To determine cancer rates in the Hmong, researchers combed the California Cancer Registry for cancer cases diagnosed in individuals with one of the 18 Hmong surnames. Several of these surnames, including Yang and Lee, are common to people of both Hmong and Chinese heritage. To avoid misclassification, cases with surnames that could be either Chinese or Hmong were further examined for place of birth and surnames of next-of-kin.

Between 1988 and 2000, the researchers found 749 cases of cancer in California's Hmong. Overall, the age-adjusted cancer rate in the Hmong was 284 cases per 100,000, 22 percent lower than in Asian Americans overall in California and 44 percent lower than in the state's non-Hispanic white population.

But the overall low cancer rate in the Hmong -- reflecting the community's low incidence of colorectal, lung, breast and prostate cancers -- masks very high rates of other cancers. Nasopharyngeal cancer, for example, occurs at a rate of 16 cases per 100,000 people among Hmong males – 16 times the rate for non-Hispanic whites in California.

Nasopharyngeal cancer is associated with several risk factors, including consumption of Cantonese salted fish and infection with Epstein Barr virus. Liver cancer is associated with chronic infection with hepatitis B virus, and stomach cancer may be associated with the bacteria H. pylori and consumption of highly salted, smoked or pickled foods.

"With access to Western medicine, including hepatitis B immunization, antibiotics for bacterial infections and Pap screening, the rates of the cancers that are now most prevalent in the Hmong should decrease within a generation," said Richard Yang, research scientist at the Cancer Registry of Central California based in Fresno.

But without education, the Hmong may see their now-low rates of lung, colorectal, breast and prostate cancers begin to climb within a generation. "Smoking is not common in the Hmong," Yang said. "However, as younger Hmong become more Westernized, cigarette consumption and lung cancer may increase. In addition, if the Hmong follow the pattern seen in other Asian migrant groups, particularly the Japanese and Chinese, their rates of Western cancers like breast and colon cancer will also start to rise. We have a unique opportunity, with the Hmong, to prevent this pattern."

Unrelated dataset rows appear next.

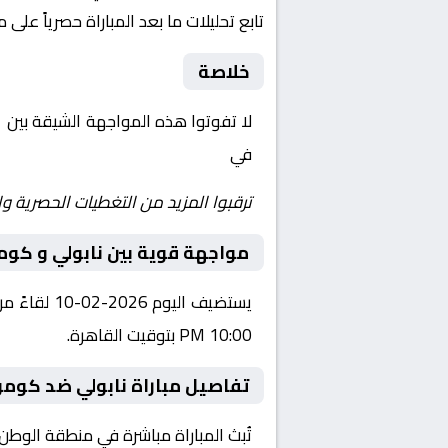
تابع تحليلات ما بعد المباراة حصرياً على 
خلاصة
لا تفوتوا هذه المواجهة الشيقة بين
ن
في
Yalla Shoot | يلا شوت | مباريات اليوم مباشر| yalla shoot tv
ترقبوا المزيد من التغطيات الحصرية وا
مواجهة قوية بين نابولي و كوم
يستضيف الي
10:00 PM بتوقيت القاهرة.
تفاصيل مباراة نابولي ضد كومو
تُبث المباراة مباشرة في منطقة الوطن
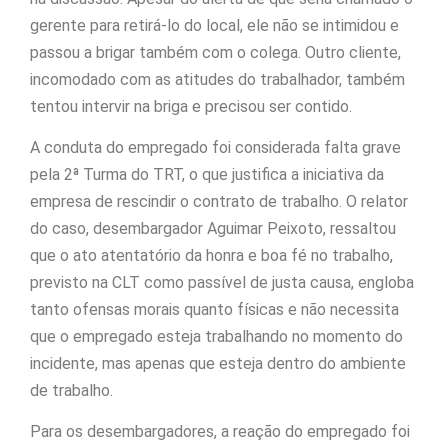
gerente para retirá-lo do local, ele não se intimidou e
passou a brigar também com o colega. Outro cliente,
incomodado com as atitudes do trabalhador, também
tentou intervir na briga e precisou ser contido.
A conduta do empregado foi considerada falta grave
pela 2ª Turma do TRT, o que justifica a iniciativa da
empresa de rescindir o contrato de trabalho. O relator
do caso, desembargador Aguimar Peixoto, ressaltou
que o ato atentatório da honra e boa fé no trabalho,
previsto na CLT como passível de justa causa, engloba
tanto ofensas morais quanto físicas e não necessita
que o empregado esteja trabalhando no momento do
incidente, mas apenas que esteja dentro do ambiente
de trabalho.
Para os desembargadores, a reação do empregado foi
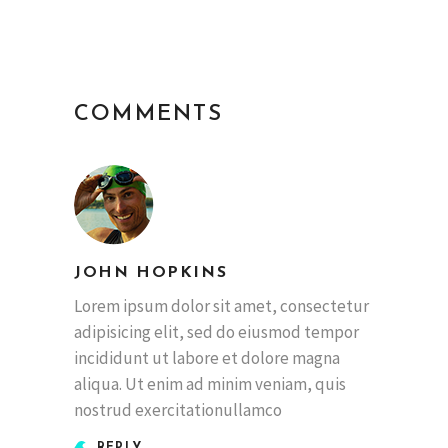
COMMENTS
JOHN HOPKINS
Lorem ipsum dolor sit amet, consectetur
adipisicing elit, sed do eiusmod tempor
incididunt ut labore et dolore magna
aliqua. Ut enim ad minim veniam, quis
nostrud exercitationullamco
REPLY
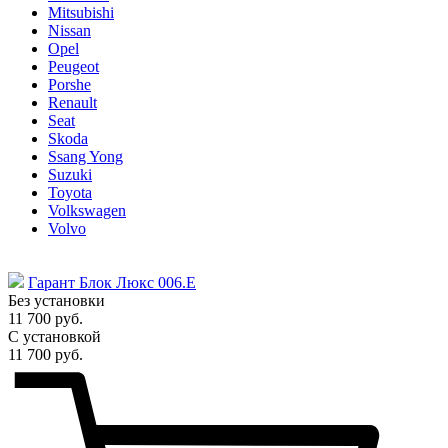
Mitsubishi
Nissan
Opel
Peugeot
Porshe
Renault
Seat
Skoda
Ssang Yong
Suzuki
Toyota
Volkswagen
Volvo
Гарант Блок Люкс 006.E
Без установки
11 700 руб.
С установкой
11 700 руб.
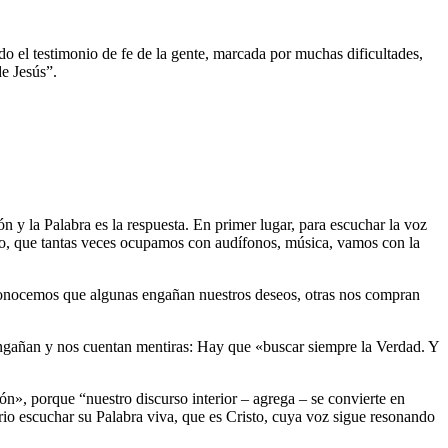
o el testimonio de fe de la gente, marcada por muchas dificultades,
de Jesús”.
 y la Palabra es la respuesta. En primer lugar, para escuchar la voz
encio, que tantas veces ocupamos con audífonos, música, vamos con la
econocemos que algunas engañan nuestros deseos, otras nos compran
ngañan y nos cuentan mentiras: Hay que «buscar siempre la Verdad. Y
», porque “nuestro discurso interior – agrega – se convierte en
rio escuchar su Palabra viva, que es Cristo, cuya voz sigue resonando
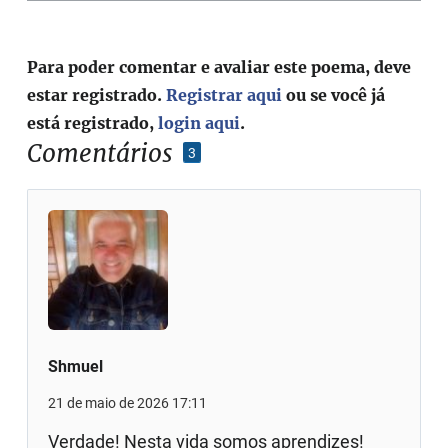
Para poder comentar e avaliar este poema, deve
estar registrado.
Registrar aqui
ou se você já
está registrado,
login aqui
.
Comentários
3
Shmuel
21 de maio de 2026 17:11
Verdade! Nesta vida somos aprendizes!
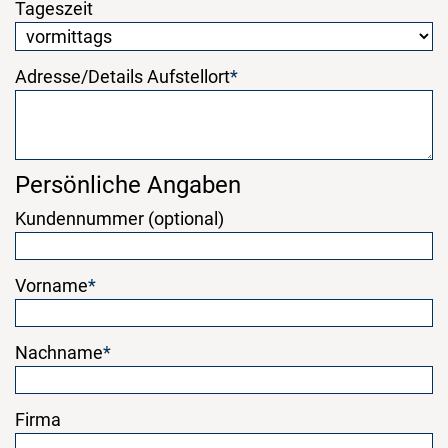
Tageszeit
Adresse/Details Aufstellort
*
Persönliche Angaben
Kundennummer (optional)
Vorname
*
Nachname
*
Firma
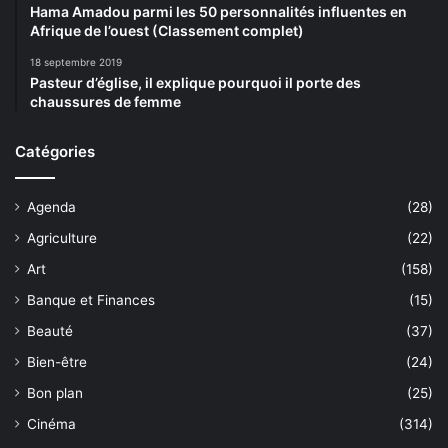
Hama Amadou parmi les 50 personnalités influentes en
Afrique de l’ouest (Classement complet)
18 septembre 2019
Pasteur d’église, il explique pourquoi il porte des
chaussures de femme
Catégories
Agenda
(28)
Agriculture
(22)
Art
(158)
Banque et Finances
(15)
Beauté
(37)
Bien-être
(24)
Bon plan
(25)
Cinéma
(314)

Through AANCART, UC Davis researchers have partnered with the Hmong Women's Heritage Association in Sacramento to raise cancer awareness and screening rates in the region's Hmong. The university and Hmong women's group have translated cancer information pamphlets into Hmong and developed and offered Cancer Awareness 101 and Cancer Awareness 201 courses to Hmong community leaders and medical interpreters. Every new Hmong family arriving in the Sacramento region has been offered a free health kit containing cancer screening and early detection information. In addition, AANCART-UC Davis has launched a patient "navigator" program in which a Hmong medical interpreter accompanies Hmong cancer patients to their medical appointments, helps them understand and follow treatment plans, and provides assistance as needed with insurance, transportation and other barriers.

AANCART-UC Davis has also compiled a Hmong-English cancer glossary. After lengthy community debate, consensus was reached on a Hmong word for cancer: kheesxawj.

The first Hmong arrived in the United States from Thai refugee camps in the early 1980s, settling primarily in California's Central Valley and the St. Paul, Minn., area. Among California's Hmong today, 44 percent have less than a ninth grade education and only 18 percent have a high school diploma or equivalent degree. Half of all Hmong families in the state live below the federal poverty level. More than 54 percent of Hmong families have seven or more members per household.

AANCART is the largest project ever undertaken to reduce cancer in Asian Americans. Based at UC Davis, it includes researchers from seven other institutions: Harvard, Columbia, the M.D. Anderson Cancer Center at the University of Texas, the University of Washington, UCLA, UC San Francisco and the University of Hawaii.